Alyssa Hayo[1]

Book Genre Prediction

Introduction

Important Link(s)

GitHub: https://github.com/ahayo1/Capstone
Stage 1 YouTube Video: https://youtu.be/CeDbHbOpkLI
Stage 2 YouTube Video: https://youtu.be/_9AgIxoxcTo
Stage 3 YouTube Video: https://youtu.be/Rb-Z5kSlBFk
Full Walkthrough of Project: https://youtu.be/K3yZMmrFM4E

Google Slides - Final Presentation

Capstone Final - Book Genre Prediction

Project Details

Classify books into genres based off their book covers using CNNs and alternatives to CNNs
Classify books into genres based off their book summary using RNNs and alternatives to RNNs
Compare the models to one another

Other Research

There has been research on predicting books based on their summary and based on their cover. When looking at book summary data, research has been done looking at RNNs, and when looking at book cover data, research has been done looking at CNNs.

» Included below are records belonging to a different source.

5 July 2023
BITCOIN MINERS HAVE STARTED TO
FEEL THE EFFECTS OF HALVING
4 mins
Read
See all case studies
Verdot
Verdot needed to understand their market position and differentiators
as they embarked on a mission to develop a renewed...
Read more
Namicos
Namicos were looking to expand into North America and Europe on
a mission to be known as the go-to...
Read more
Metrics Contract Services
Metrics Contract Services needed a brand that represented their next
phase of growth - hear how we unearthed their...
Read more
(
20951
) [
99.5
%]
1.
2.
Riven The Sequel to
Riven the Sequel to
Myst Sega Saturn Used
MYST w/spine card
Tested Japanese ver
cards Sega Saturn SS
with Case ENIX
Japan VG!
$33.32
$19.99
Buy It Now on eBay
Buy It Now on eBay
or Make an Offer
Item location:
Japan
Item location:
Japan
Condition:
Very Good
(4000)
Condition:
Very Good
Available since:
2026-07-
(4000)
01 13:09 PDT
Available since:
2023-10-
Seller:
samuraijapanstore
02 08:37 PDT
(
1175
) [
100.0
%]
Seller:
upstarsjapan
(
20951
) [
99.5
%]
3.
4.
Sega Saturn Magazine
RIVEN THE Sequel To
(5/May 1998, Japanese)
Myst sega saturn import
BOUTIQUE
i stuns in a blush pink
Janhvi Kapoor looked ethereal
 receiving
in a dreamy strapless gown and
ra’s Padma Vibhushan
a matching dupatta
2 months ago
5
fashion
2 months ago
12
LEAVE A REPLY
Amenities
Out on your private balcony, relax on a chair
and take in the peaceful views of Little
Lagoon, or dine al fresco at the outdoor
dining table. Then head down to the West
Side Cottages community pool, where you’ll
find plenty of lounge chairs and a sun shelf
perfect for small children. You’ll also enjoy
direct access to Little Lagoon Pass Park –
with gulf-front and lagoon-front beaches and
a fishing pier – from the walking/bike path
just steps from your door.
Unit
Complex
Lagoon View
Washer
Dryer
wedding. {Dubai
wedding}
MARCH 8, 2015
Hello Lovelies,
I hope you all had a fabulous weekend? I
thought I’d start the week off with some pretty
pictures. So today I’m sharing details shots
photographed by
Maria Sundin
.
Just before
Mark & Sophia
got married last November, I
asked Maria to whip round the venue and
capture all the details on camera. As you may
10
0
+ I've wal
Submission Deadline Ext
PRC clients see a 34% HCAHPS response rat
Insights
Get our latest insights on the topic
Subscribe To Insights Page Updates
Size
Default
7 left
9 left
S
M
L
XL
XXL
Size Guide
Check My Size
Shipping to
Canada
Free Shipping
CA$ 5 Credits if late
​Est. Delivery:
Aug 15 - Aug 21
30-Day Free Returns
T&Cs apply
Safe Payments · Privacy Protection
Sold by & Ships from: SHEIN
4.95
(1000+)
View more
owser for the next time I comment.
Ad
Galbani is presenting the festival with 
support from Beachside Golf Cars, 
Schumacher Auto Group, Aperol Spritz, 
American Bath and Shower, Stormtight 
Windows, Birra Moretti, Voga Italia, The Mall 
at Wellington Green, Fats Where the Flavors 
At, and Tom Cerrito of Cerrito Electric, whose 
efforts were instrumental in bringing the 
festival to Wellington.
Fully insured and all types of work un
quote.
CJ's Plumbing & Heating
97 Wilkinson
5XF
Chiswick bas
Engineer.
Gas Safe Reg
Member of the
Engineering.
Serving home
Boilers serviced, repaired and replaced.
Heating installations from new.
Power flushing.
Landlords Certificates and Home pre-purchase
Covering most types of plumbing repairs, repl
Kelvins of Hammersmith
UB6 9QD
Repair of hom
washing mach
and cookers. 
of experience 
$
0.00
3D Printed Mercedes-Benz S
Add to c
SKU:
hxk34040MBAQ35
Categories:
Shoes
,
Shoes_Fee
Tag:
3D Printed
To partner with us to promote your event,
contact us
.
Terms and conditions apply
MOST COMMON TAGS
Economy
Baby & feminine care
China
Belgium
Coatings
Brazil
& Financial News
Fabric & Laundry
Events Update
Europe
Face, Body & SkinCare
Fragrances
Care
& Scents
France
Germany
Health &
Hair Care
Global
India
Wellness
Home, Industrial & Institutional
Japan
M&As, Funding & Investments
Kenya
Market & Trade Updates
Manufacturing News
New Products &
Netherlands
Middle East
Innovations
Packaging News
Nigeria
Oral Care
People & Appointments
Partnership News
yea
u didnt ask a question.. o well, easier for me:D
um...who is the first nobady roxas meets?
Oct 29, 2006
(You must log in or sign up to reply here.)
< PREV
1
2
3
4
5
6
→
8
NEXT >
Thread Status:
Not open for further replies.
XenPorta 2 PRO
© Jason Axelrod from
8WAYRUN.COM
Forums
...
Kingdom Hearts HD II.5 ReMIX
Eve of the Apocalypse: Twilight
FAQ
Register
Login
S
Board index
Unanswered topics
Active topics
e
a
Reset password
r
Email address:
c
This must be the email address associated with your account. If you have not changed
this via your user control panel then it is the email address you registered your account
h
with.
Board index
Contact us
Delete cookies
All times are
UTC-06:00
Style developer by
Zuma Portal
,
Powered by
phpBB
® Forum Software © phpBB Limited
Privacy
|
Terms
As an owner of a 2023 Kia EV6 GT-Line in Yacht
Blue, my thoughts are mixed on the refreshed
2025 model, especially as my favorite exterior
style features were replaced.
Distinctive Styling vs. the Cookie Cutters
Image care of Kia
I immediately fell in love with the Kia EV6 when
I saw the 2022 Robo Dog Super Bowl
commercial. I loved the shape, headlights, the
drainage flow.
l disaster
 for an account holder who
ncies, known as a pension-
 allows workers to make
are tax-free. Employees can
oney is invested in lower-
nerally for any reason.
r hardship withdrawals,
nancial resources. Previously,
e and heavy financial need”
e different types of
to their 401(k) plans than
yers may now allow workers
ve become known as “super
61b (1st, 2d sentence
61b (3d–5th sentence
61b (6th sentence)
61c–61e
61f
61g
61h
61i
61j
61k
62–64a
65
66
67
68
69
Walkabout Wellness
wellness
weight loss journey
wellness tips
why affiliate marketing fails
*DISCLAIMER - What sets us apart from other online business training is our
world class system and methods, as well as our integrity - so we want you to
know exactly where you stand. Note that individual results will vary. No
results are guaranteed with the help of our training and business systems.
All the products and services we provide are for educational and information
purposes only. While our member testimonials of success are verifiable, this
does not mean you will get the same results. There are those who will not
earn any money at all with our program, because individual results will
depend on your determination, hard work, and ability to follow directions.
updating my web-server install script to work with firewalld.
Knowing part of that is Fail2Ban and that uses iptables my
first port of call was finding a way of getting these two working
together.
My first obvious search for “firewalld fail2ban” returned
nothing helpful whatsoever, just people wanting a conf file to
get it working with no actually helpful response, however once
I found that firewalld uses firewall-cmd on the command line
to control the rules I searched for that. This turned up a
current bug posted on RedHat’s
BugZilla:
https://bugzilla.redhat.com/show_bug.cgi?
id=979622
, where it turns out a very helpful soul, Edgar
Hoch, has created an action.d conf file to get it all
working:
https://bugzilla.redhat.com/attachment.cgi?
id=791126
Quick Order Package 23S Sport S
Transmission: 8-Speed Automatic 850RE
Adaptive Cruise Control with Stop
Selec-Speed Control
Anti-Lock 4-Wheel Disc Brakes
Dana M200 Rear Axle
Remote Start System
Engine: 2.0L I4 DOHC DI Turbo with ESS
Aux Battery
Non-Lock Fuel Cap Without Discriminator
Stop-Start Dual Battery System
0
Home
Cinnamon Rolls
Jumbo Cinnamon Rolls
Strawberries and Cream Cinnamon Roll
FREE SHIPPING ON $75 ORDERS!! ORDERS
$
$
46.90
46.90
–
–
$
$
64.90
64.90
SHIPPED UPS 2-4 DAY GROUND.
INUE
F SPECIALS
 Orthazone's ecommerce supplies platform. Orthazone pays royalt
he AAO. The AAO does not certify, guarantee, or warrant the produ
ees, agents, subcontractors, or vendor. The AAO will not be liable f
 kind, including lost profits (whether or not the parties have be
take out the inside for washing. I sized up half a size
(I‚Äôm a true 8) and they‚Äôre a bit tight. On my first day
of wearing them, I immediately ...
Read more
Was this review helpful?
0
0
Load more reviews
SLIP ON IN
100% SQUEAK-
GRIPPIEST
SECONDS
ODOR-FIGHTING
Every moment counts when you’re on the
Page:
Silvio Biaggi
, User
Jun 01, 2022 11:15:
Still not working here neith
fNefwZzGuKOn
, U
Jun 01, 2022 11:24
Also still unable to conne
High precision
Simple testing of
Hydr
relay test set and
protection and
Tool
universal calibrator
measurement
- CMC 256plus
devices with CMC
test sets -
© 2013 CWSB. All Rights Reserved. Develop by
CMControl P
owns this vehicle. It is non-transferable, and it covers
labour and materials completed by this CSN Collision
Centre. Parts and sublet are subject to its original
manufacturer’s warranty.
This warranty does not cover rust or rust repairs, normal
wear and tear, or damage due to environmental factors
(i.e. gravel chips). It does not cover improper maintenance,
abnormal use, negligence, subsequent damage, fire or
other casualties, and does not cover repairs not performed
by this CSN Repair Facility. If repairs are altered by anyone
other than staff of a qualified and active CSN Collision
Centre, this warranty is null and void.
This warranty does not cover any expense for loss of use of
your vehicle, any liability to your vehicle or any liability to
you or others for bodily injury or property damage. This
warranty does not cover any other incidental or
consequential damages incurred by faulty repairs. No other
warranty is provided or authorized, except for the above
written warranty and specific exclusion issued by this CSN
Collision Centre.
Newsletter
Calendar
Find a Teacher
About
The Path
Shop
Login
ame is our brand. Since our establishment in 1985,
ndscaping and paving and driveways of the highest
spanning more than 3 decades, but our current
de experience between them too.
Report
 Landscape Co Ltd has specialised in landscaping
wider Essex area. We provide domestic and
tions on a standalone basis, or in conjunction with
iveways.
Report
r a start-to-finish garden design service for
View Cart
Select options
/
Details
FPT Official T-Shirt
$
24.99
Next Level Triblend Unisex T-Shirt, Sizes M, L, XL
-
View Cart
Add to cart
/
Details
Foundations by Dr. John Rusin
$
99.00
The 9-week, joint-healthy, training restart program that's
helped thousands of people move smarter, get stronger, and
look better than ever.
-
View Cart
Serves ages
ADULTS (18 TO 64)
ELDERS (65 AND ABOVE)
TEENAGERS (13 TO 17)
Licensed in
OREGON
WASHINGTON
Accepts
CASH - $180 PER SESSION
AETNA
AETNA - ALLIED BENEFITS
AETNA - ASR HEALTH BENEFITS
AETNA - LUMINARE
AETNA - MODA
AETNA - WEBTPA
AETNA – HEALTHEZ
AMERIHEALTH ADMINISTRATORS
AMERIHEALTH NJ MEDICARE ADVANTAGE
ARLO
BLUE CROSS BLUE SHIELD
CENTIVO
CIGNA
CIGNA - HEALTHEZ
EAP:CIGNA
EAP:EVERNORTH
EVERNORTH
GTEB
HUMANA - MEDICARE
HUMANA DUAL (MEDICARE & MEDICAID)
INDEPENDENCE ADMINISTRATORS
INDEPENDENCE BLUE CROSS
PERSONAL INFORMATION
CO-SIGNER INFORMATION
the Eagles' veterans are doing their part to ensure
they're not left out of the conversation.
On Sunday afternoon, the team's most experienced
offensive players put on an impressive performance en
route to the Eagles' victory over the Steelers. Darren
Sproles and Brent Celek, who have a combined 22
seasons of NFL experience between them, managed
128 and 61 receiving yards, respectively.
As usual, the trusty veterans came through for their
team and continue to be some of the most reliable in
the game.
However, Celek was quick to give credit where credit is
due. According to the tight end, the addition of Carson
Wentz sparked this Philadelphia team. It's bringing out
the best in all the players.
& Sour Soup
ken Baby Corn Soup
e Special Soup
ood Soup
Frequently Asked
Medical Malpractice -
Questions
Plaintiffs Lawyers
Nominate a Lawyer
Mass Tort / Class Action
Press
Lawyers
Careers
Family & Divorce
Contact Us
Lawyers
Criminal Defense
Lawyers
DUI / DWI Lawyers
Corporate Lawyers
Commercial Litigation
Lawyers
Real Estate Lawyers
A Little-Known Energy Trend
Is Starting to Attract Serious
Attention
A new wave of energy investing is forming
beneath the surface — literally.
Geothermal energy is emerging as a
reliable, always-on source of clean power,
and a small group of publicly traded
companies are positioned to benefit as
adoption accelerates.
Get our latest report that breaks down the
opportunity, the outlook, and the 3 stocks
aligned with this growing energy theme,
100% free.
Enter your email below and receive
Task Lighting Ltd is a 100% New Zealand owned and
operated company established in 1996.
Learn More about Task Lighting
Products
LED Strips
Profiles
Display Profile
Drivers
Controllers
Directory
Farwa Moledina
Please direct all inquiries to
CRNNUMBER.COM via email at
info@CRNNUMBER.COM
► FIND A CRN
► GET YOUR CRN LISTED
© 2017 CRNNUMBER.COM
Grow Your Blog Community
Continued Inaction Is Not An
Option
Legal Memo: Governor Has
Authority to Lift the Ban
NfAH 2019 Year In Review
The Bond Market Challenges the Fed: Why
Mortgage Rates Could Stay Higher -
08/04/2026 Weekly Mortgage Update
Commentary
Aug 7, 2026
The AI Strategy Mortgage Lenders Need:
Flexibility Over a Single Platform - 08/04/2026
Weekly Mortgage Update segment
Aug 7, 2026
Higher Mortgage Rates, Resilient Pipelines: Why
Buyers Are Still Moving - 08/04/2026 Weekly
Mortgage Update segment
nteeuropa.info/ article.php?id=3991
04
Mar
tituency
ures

Ernest Ng [5] looked at book data from Goodreads.com and used Keras LSTMs based RNNs to predict book genres based on their book descriptions. Viridana Romero Martinez [4] first looked at movie poster information to predict their genre and then decided to look at book covers to predict their genre by using CNNs in PyTorch.

Where my project differs is that there hasn't been research into comparing what performs better. I'll be comparing RNNs and CNNs to determine if summaries or covers are better at predicting what genre the book is.

Hypothesis

I think that the model that will use the book summary for predictions will perform better than the model that will use the book cover for predictions. Book covers will be different based on the author's artist and I believe that the book summary provides readers better details about what genre the book will be.

Datasets

CMU Book Summary Dataset
- http://www.cs.cmu.edu/~dbamman/booksummaries.html
- 16,559 Books
- Columns: Wikipedia ID, Freebase ID, Book Title, Book Author, Publication Date, Genres
GitHub Dataset
- https://github.com/uchidalab/book-dataset
- 204,906 Unique Books
- Amazon ID, Filename, Image URL, Book Title, Book Author, Category ID, Category

Environment

The main environment I used for my project is Google Colab. At the beginning of my project I tried to do everything through the hosted runtime and grabbed all of my files through Google Drive. The main problems I had with using the hosted runtime were: needing to be proactive to make sure the session didn't timeout, random session disconnects, and the amount of time it took to run the code.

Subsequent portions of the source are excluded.